# Can you ship plants in padded envelopes



## atmmachine816 (Apr 18, 2006)

This seemed like the best place to put it, can you ship plants in those manilla envelopes with bubble wrap in them?

thanks


----------



## Neon Shrimp (Apr 26, 2006)

Yes you can, just place the plant in a zip lock bag to keep the moisture inside. I have had plants shipped to me this way once.


----------



## atmmachine816 (Apr 18, 2006)

thank you


----------



## fish newb (May 10, 2006)

atmmachine816 said:


> This seemed like the best place to put it, can you ship plants in those manilla envelopes with bubble wrap in them?
> 
> thanks


Yes you can, this is the way I ship All my moss!

-Andrew


----------



## ombcat (Sep 23, 2004)

mosses ship great, I ordered some stem plants and they were shipped in these envelopes and were crushed, so I would be careful about stem plants.
ombcat


----------



## atmmachine816 (Apr 18, 2006)

thanks


----------



## hoppycalif (Apr 7, 2005)

I think it has been demonstrated that a box works best for average aquatic plants, with the plants not crowded, nor allowed to bounce around inside. I once shipped some plants in a padded envelope and they arrived as mush. Of course there were most likely to be other reasons for that other than just the envelope.


----------



## nellis (May 6, 2006)

i second hoppy's remarks. everytime i've received a padded mailer, the plants have been obliterated- except the moss.


----------



## rodmarquezjr (Jul 16, 2006)

Perhaps those plants that were crushed were shipped in ziplock bags without air and without additional padding. I ship using bubblewrap-padded Manila envelopes but the plants are double-bagged in ziplock bags with a moist paper towel and some air. I also add a piece of cardboard as a stiffener. All those layers of protection also contribute to insulating the plants from temperature change to some degree. I've received plants shipped in boxes that also arrived as mush or shriveled dry. Another important factor aside from proper padding and insulation is timing when to send the package so it doesn't get delayed by holidays and bad weather.


----------



## Robert (Feb 7, 2005)

Hi,
I ship plants around the world in padded envelops. It works great, not only with mosses! I also ship sword plants and cryptos likes this. It works.

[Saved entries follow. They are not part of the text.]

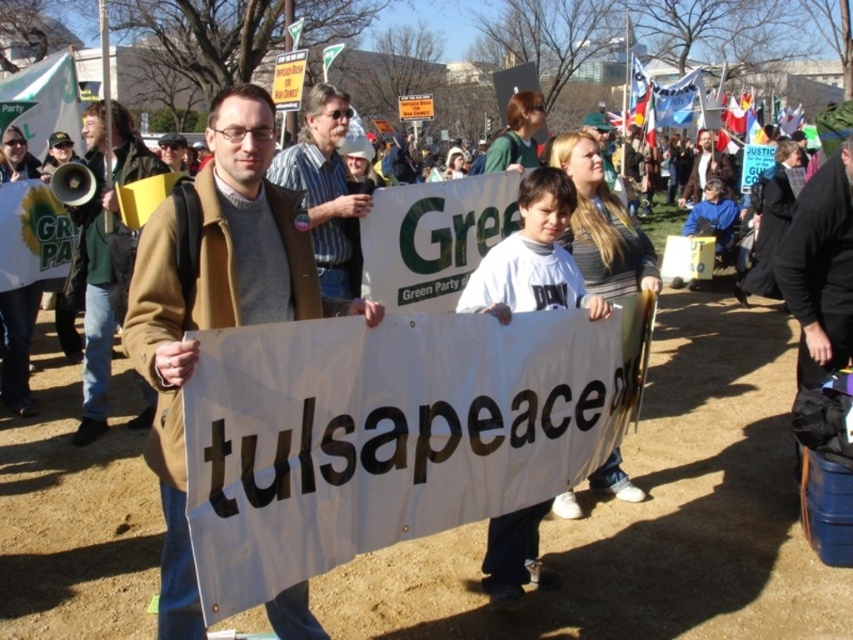 Is black fabric bag at right smaller than striped shirt at center?

Correct, black fabric bag at right occupies less space than striped shirt at center.

Between black fabric bag at right and striped shirt at center, which one appears on the right side from the viewer's perspective?

black fabric bag at right

Identify the location of black fabric bag at right. pos(820,268).

Which is behind, point (149, 380) or point (831, 202)?

Point (831, 202)

You are a GUI agent. You are given a task and a screenshot of the screen. Output one action in this format:
    pyautogui.click(x=<x>, y=<y>)
    Task: Click on the brown wool coat at center
    This screenshot has width=853, height=640.
    Given the screenshot: What is the action you would take?
    pyautogui.click(x=213, y=301)

Which is behind, point (288, 307) or point (843, 342)?

Point (843, 342)

Identify the location of brown wool coat at center. The image size is (853, 640). (213, 301).

Based on the photo, is brown wool coat at center closer to camera compared to striped shirt at center?

Yes.

Does brown wool coat at center appear on the left side of striped shirt at center?

Incorrect, brown wool coat at center is not on the left side of striped shirt at center.

Is point (206, 243) farther from camera compared to point (318, 196)?

That is False.

Locate an element on the screen. The width and height of the screenshot is (853, 640). brown wool coat at center is located at coordinates (213, 301). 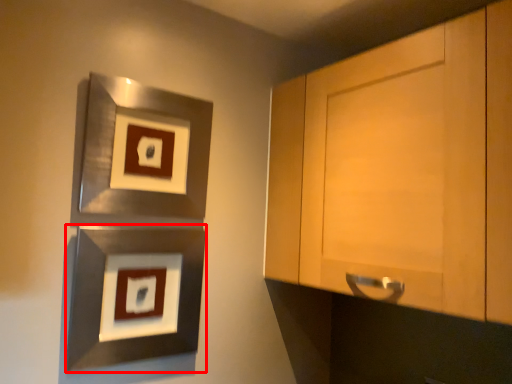 Question: Where is picture frame (annotated by the red box) located in relation to picture frame in the image?

Choices:
 (A) left
 (B) right

Answer: (A) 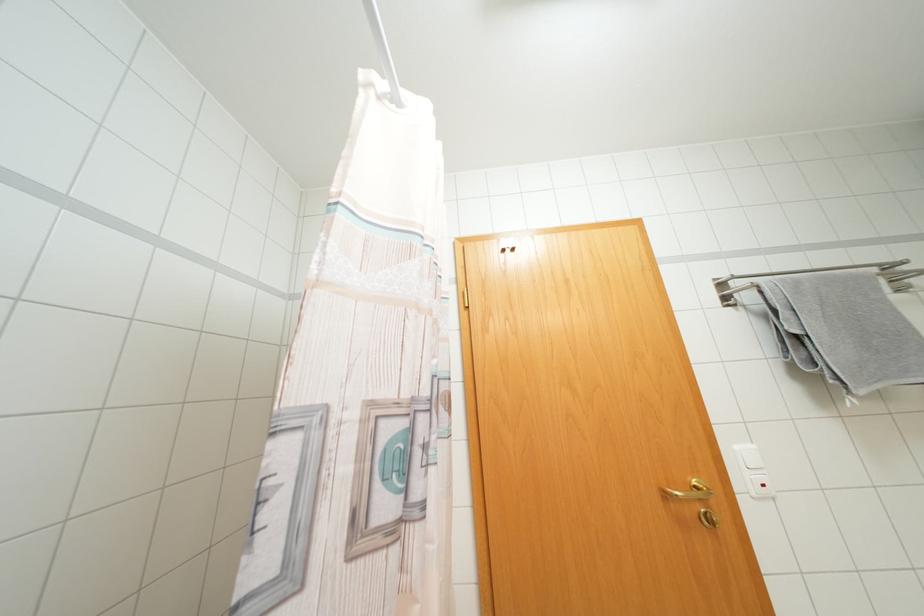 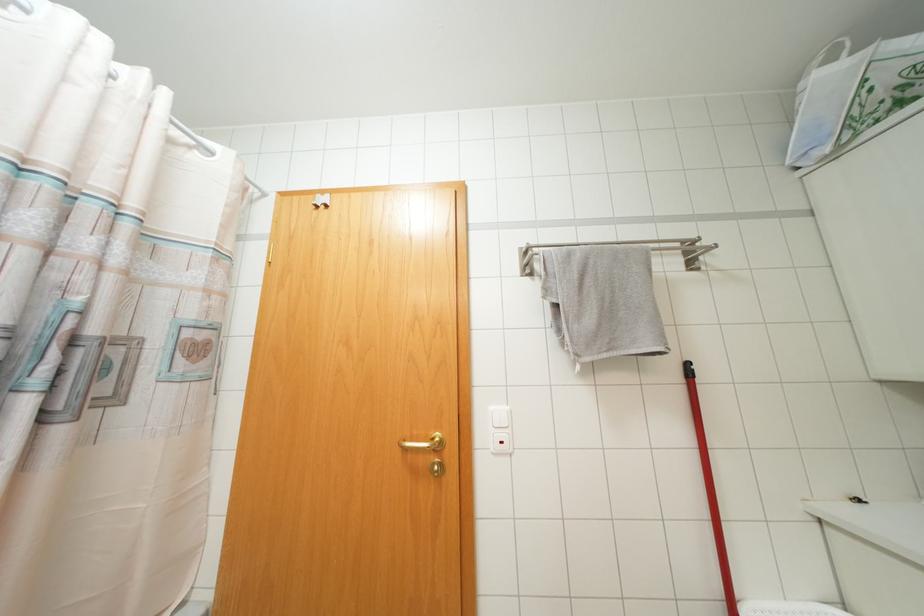 Question: How did the camera likely rotate?

Choices:
 (A) Left
 (B) Right
 (C) Up
 (D) Down

Answer: (D) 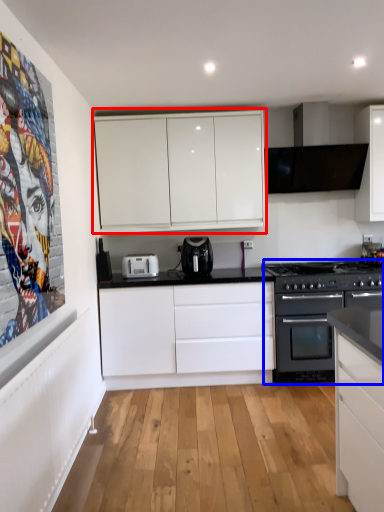 Question: Which object is further to the camera taking this photo, cabinetry (highlighted by a red box) or appliance (highlighted by a blue box)?

Choices:
 (A) cabinetry
 (B) appliance

Answer: (A) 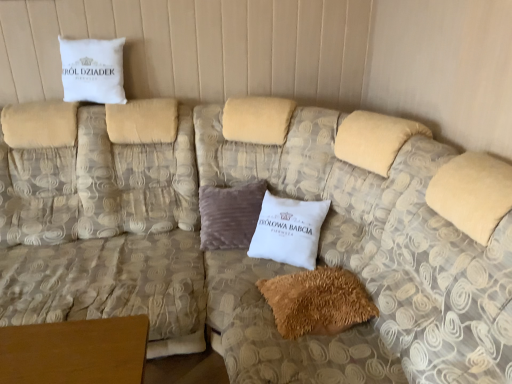 Question: From the image's perspective, is brown fuzzy pillow at lower center, the second pillow when ordered from back to front, located above or below white cotton pillow at upper left, the 1th pillow in the back-to-front sequence?

Choices:
 (A) above
 (B) below

Answer: (B)

Question: From a real-world perspective, is brown fuzzy pillow at lower center, which is the 1th pillow from front to back, above or below white cotton pillow at upper left, which appears as the first pillow when viewed from the left?

Choices:
 (A) above
 (B) below

Answer: (B)

Question: Which of these objects is positioned farthest from the white cotton pillow at upper left, the 1th pillow in the back-to-front sequence?

Choices:
 (A) brown fuzzy pillow at lower center, which ranks as the 1th pillow in bottom-to-top order
 (B) beige fabric couch at upper left

Answer: (A)

Question: Which object is positioned closest to the brown fuzzy pillow at lower center, which is the 1th pillow from front to back?

Choices:
 (A) white cotton pillow at upper left, which ranks as the second pillow in front-to-back order
 (B) beige fabric couch at upper left

Answer: (B) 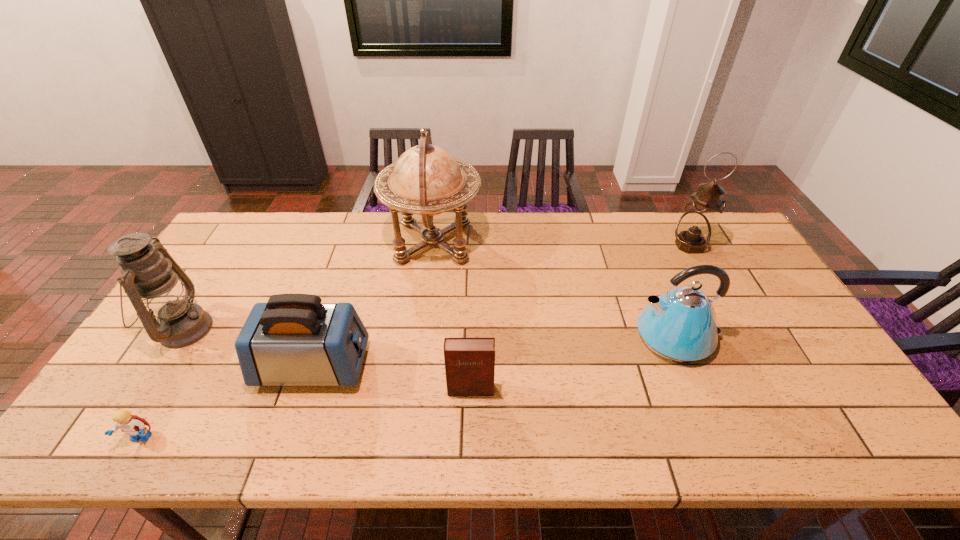 The width and height of the screenshot is (960, 540). What are the coordinates of `vacant space located 0.400m on the right of the left oil lamp` in the screenshot? It's located at (354, 329).

The height and width of the screenshot is (540, 960). I want to click on free space located at the spout of the kettle, so click(612, 337).

Where is `free space located at the spout of the kettle`? The image size is (960, 540). free space located at the spout of the kettle is located at coordinates (565, 337).

What are the coordinates of `blank space located at the spout of the kettle` in the screenshot? It's located at (555, 337).

Locate an element on the screen. The height and width of the screenshot is (540, 960). vacant space located 0.250m on the front-facing side of the toaster is located at coordinates (464, 366).

Find the location of a particular element. vacant space positioned on the front cover of the sixth tallest object is located at coordinates (469, 435).

I want to click on globe that is at the far edge, so click(427, 180).

The height and width of the screenshot is (540, 960). I want to click on oil lamp at the far edge, so click(x=694, y=230).

The image size is (960, 540). In order to click on object at the near edge in this screenshot , I will do `click(132, 425)`.

I want to click on oil lamp located at the left edge, so [155, 284]. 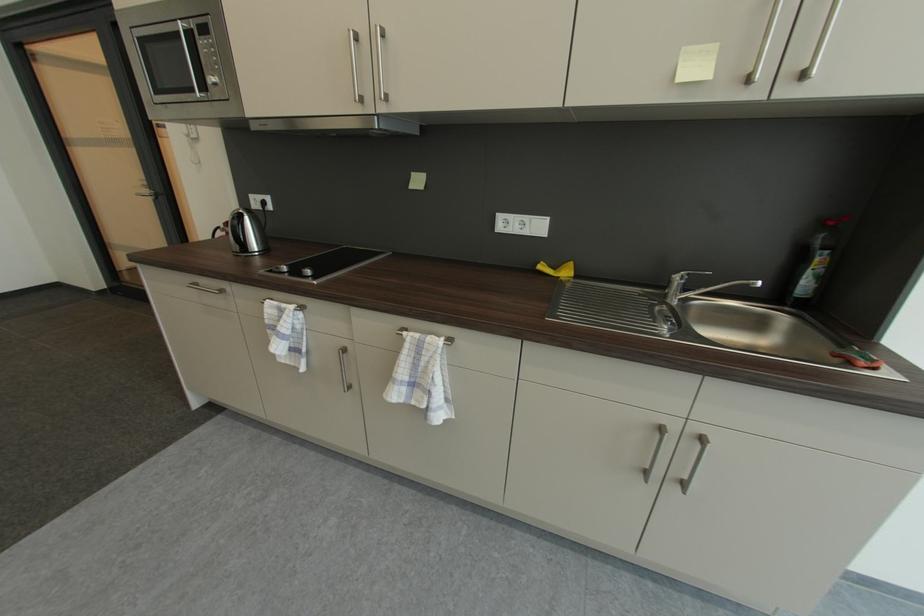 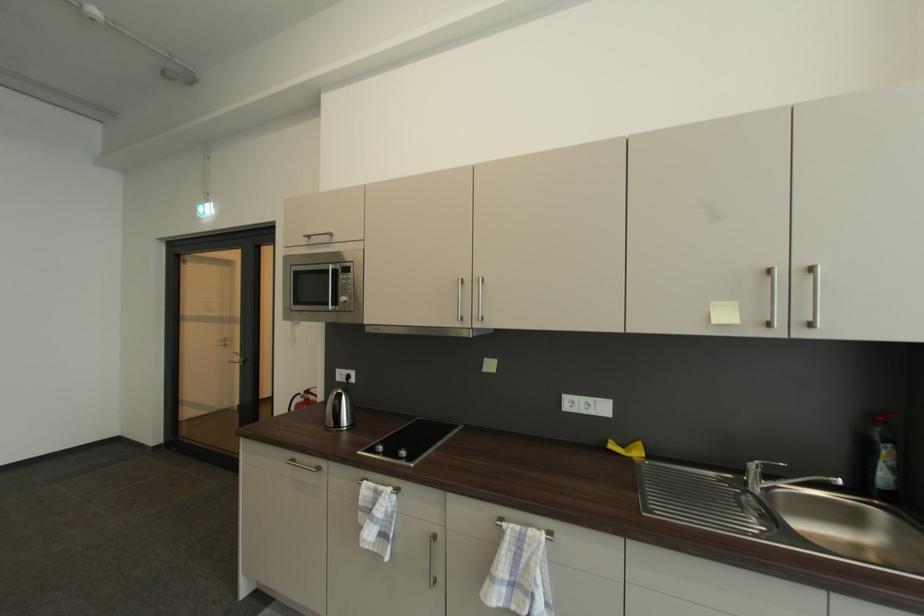 Where in the second image is the point corresponding to point (200, 91) from the first image?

Most important is how you pack the plants. If you get mesh, they were packed wrong. All you need is a rather thick bag and the plant(s). The bag should be rather thick to be able to seal it with a lighter.

Take the plants out of the water and shake them carefully. Let them dry a little bit. The pants should be moist, *not wet*. That's most important, even with submerged grown plants. If they are too wet they will rot.

Then put the plants into the envelop, bend the edge and squezee carefully all air out of it. Then seal it with a lighter. That's it. Plant stay fresh like this at least a week, which is enough to send them almost anywhere in the world with express shipping.

BTW, I made bad experiences with ziplock bags. They are not really tight in every case. It cost me some plants already. That's the reason why I seal the bags myself. So I can make sure that they are 100% airtight, which is important. No air, no decay.

regards

Robert


----------



## fish newb (May 10, 2006)

rodmarquezjr said:


> Perhaps those plants that were crushed were shipped in ziplock bags without air and without additional padding. I ship using bubblewrap-padded Manila envelopes but the plants are double-bagged in ziplock bags with a moist paper towel and some air. I also add a piece of cardboard as a stiffener. All those layers of protection also contribute to insulating the plants from temperature change to some degree. I've received plants shipped in boxes that also arrived as mush or shriveled dry. Another important factor aside from proper padding and insulation is timing when to send the package so it doesn't get delayed by holidays and bad weather.


I agree, As long as they are packed right they are usually fine, Some plants shouldn't be shipped this way though so use your digression.



Robert said:


> Hi,
> I ship plants around the world in padded envelops. It works great, not only with mosses! I also ship sword plants and cryptos likes this. It works.
> 
> Most important is how you pack the plants. If you get mesh, they were packed wrong. All you need is a rather thick bag and the plant(s). The bag should be rather thick to be able to seal it with a lighter.
> ...


I also agree, If you can't get your hands on some very good baggies that is probably the next best thing. I've shipped moss all the way to Sunny Singapore in Zip lock baggies and it was fine all the way!

See: Some of my mosses IDED! - The Planted Tank Forum

- Andrew


----------



## joephys (May 9, 2006)

I have shipped vall and crypts in padded envolopes. I was told they arrived in good shape. They were wrapped in wet newspaper, then a double zip, ziploc bag, then the bubble wrap envolope was stuffed with paper towels.


----------



## atmmachine816 (Apr 18, 2006)

Thanks everybody


----------